Puji Tuhan……sungguh indah pengalaman kita pada perayaan Advent tahun ini
Tuhan memang selalu datang tepat waktu. Tak pernah terlambat pertolongannya.
Terpujilah Tuhan..
Semoga Inang, Kika,Nina,Willy begitu juga Amang di lindungi oleh Tuhan dan sehat2 selalu.
Meski terlambat…syukur kepada Tuhan atas segala perlindunganNya
TUHAN selalu memelihara orang2 yang berpengharapan dan percaya kepada DIA.
Inilah mungkin yang bisa saya renungkan dari kejadian kel Amang DTA. Jika bukan demikian mungkin sudah lain ceritanya.
Dan syj adi teringat dengan kejadian yang hampir sama menimpa saya tahun 70an dimana saya dengan 3 teman satu kelas SMA bepergian dari tempat kami ke kota Medan untuk jalan2 dan nonton Medan Fair. Setelah menonton, kami pulang kerumah Inanguda untuk nginap malam itu. Tidak jauh dari lokasi Medan Fair. Pada saat kami mau tidur kira2 jam 2, kami tidur diruang tamu dengan tikar. Inanguda sy menyalakan lilin kira2 2mtr dari sisi teman paling pinggir, (karena saat itu penerangan rumah Inaguda sy adalah patromax blm ada listrknya} dan memberikan kami bantal dan guling. Ternyata teman paling pinggir tsb, tidurnya tidak tenang (suka margalapas), sehingga tanpa diduga satu guling terbakar oleh lilin tsb. Untung Inanguda sy datang dari kamar tidurnya karena sudah mencium bau asap rupanya, beliau berteriak dan kami buru2 ambilkan air. dan akhir kata tidak terjadi hal2 yang lebih gawat. Sedangkan rumah Inanguda sy itu rumah petak, dan tidak terbayangkan jika TUHAN tidak memberi pertolongan pada saat itu.

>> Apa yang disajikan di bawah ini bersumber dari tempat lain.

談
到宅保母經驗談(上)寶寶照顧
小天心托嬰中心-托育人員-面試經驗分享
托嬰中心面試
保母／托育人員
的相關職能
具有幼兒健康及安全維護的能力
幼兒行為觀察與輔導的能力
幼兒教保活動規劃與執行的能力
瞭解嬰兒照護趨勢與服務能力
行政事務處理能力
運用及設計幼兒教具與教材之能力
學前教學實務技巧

Pada periode tersebut kami ber4 memang dalam tahap marguru/sekolah sidi sehingga masih tahap belajar untuk lebih percaya kepada Tuhan.

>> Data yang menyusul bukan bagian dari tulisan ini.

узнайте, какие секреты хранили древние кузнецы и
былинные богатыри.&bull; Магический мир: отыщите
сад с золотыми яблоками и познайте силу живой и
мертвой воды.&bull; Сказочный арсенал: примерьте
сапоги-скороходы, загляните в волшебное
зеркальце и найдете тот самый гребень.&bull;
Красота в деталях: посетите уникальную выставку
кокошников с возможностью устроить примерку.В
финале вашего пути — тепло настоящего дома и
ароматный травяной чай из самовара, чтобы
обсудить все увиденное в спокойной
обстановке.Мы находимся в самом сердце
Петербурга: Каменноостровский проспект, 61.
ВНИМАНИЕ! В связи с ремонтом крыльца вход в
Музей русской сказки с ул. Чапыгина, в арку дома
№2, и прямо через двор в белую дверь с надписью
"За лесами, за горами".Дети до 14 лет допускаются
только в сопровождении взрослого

Tetapi sejak saat itu sy percaya bahwa Tuhanlah yang memelihara hidup ini.
Terpujilah TUHAN yang memelihara hidup keluarga Amang DTA, sehingga luput dari parmaraan.

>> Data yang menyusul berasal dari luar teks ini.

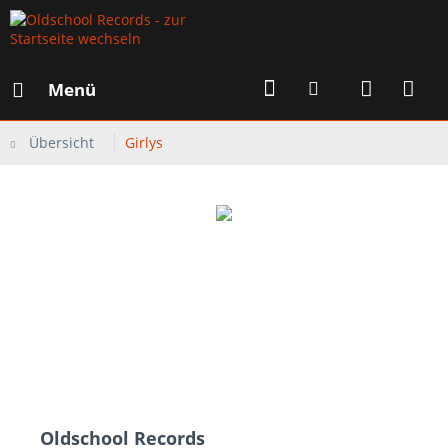
Menü
Übersicht
Girlys
Oldschool Records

Pir tondi madingin Pir tondi matogu,
Sai TUHANTA ma natong2 manjamin,
hita orang percaya tong2 mangolu.
Horass, Horas, Horasssssss.
Terpujilah Tuhan…
Pertolongannya memang selalu indah dan tepat waktu.
maaf amang DTA, saya baru baca artikel ini, saya ga bisa komentar apa2, hanya puji sukur kepada Tuhan atas penyertaan dan perlindunganNYA kepada keluarga amang, ini satu lagi bukti bahwa Tuhan memang tidak pernah tidur dan selalu menjaga anak2NYA, TERPUJILAH TUHAN KITA YANG BAIK YESUS KRISTUS, amin.
Artikel baru saya baca.
Saya tidak punya comments, hanya ucapan terima kasih dan syukur karena DIA yang punya rencana dan rancangan bagi kita umatNYA. amin. Yesus bless us.